** Opening Supplied records block **

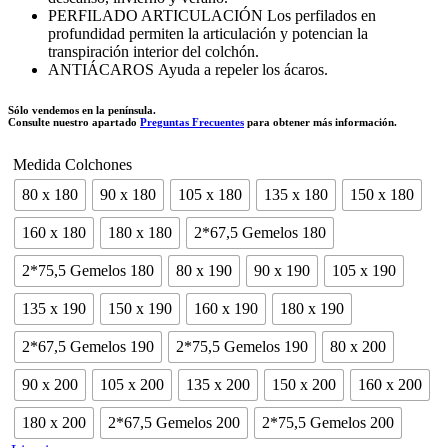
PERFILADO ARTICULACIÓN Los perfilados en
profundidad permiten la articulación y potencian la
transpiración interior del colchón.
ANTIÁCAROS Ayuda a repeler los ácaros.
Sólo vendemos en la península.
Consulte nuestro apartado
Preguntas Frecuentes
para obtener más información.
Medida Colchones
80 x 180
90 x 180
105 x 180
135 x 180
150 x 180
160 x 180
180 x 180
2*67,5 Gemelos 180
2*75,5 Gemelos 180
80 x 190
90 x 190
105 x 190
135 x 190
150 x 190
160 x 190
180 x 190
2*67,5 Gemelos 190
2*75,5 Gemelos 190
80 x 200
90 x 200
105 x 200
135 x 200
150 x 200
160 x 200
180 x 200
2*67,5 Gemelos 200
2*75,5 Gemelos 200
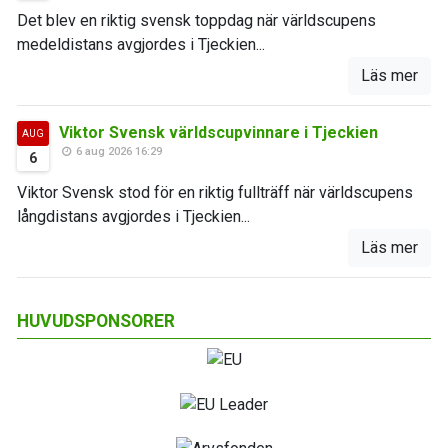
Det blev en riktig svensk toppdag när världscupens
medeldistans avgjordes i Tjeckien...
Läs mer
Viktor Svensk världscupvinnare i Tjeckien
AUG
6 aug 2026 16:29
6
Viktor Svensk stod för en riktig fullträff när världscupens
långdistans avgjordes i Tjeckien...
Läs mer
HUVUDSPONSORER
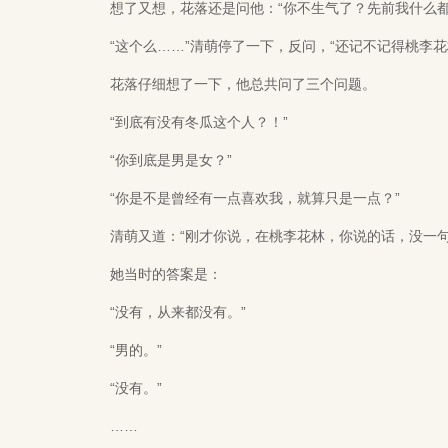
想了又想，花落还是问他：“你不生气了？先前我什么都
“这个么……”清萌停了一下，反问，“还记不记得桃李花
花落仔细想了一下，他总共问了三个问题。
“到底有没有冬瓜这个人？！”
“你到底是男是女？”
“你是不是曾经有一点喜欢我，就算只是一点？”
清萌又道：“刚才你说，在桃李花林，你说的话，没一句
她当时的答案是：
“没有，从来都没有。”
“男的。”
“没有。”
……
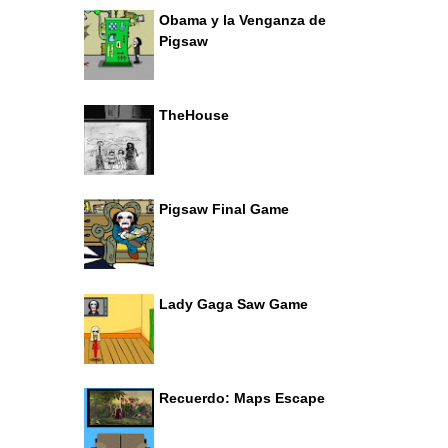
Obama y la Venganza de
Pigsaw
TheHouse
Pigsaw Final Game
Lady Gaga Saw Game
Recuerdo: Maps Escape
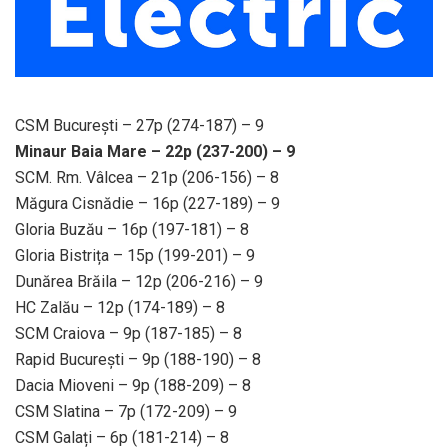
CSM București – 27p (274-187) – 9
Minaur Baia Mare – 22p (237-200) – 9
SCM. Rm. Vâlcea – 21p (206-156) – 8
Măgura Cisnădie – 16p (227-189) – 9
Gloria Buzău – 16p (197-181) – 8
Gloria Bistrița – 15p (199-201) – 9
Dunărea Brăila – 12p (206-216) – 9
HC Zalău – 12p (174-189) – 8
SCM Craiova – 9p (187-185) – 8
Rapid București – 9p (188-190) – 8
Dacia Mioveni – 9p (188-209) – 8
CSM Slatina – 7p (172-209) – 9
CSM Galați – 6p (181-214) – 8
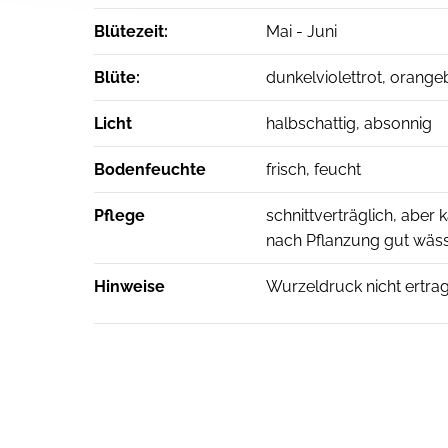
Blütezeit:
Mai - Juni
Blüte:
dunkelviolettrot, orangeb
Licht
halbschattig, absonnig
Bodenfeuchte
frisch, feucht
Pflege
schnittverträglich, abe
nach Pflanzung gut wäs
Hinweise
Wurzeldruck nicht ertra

** Closing Supplied records block **
** Opening Supplied records block **

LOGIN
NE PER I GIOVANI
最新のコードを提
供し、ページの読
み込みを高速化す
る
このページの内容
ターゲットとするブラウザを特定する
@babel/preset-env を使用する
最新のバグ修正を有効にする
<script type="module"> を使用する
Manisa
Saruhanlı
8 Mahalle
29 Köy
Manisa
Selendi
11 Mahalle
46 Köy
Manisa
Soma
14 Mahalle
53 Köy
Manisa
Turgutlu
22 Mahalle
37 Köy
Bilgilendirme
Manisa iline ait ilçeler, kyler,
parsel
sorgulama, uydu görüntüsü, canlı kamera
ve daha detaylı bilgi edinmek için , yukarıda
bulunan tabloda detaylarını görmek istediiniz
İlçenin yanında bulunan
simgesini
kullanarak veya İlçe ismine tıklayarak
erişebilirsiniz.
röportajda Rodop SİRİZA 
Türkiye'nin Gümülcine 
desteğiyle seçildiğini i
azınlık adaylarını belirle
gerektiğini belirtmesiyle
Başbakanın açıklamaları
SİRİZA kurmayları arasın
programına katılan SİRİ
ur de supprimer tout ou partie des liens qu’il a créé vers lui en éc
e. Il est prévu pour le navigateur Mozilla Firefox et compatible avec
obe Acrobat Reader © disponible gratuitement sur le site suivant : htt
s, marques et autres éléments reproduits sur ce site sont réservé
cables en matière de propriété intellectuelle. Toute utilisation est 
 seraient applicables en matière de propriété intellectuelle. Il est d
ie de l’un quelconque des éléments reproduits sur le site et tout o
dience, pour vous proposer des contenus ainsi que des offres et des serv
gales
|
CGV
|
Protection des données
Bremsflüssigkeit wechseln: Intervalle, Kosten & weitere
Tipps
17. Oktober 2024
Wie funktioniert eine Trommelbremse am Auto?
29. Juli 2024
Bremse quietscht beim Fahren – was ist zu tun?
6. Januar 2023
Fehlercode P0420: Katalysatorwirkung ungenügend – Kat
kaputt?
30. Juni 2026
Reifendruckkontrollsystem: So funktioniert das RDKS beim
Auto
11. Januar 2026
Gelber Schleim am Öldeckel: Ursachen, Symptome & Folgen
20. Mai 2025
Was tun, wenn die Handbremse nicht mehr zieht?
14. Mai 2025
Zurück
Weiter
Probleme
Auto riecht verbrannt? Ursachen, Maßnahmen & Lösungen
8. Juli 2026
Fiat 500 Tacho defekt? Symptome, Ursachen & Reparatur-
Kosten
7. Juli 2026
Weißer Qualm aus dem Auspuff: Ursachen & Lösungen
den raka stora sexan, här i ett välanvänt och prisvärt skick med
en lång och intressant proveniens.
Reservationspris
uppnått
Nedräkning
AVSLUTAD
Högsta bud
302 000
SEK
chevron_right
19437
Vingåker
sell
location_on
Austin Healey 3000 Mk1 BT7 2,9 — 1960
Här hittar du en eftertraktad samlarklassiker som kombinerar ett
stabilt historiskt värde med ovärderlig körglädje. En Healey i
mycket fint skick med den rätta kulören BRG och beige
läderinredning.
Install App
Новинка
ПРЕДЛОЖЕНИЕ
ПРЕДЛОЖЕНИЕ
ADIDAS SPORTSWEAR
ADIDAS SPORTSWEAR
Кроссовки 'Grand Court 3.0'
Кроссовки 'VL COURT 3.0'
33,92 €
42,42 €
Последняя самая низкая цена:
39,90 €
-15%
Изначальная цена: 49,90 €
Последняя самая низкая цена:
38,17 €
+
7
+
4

** Closing Supplied records block **

**The problem**
Every line of the records above where the string "Auto" is found should be copied.

**Written response**
Wie funktioniert eine Trommelbremse am Auto?
Auto
Auto riecht verbrannt? Ursachen, Maßnahmen & Lösungen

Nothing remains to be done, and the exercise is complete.